Strange cache on DNS forward zone

I have a corporate DNS server using Bind.
I have 3 consul servers. Consul is listening on localhost port 8660 for DNS.
On these servers I have also DNSmasq to forward DNS request from public IP port 53 to Consul on localhost.

The configuration of Consul is very simple. I just activated the DNS port. When I check the DNS locally on port 8660 it is working fine.
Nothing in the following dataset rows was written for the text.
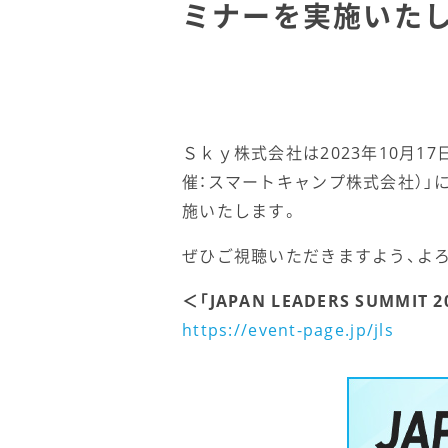
ミナーを実施いた
Ｓｋｙ株式会社は2023年10月17日（
催：スマートキャンプ株式会社）」
施いたします。
ぜひご視聴いただきますよう、よ
＜「JAPAN LEADERS SUMMIT
https://event-page.jp/jls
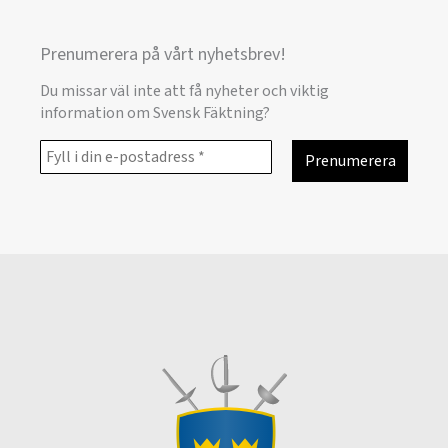
Prenumerera på vårt nyhetsbrev!
Du missar väl inte att få nyheter och viktig
information om Svensk Fäktning?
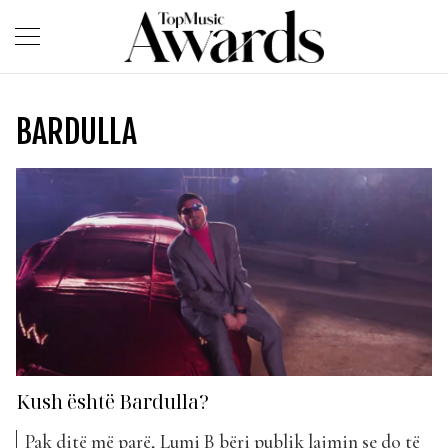
BARDULLA
Kush është Bardulla?
Pak ditë më parë, Lumi B bëri publik lajmin se do të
The configuration of DNSmasq on each consul server is:

server=/subdomain.domain.com/127.0.0.1#8600
server=XX.XX.XX.XX (first ip of the corporate DNS)
server=XX.XX.XX.XX (second ip of the corporate DNS)
listen-address=XX.XX.XX.XX (ip of the server)

The configuration on the corporate DNS is:

zone "subdomain.domain.com" {
    type forward;
    forward only;
    forwarders {
        XX.XX.XX.XX; (ip of the first consul)
        XX.XX.XX.XX; (ip of the second consul)
        XX.XX.XX.XX; (ip of the third consul)
    };
};

When some entries are added or removed from consul, the DNS zone on the corporate DNS is updated quite immediately.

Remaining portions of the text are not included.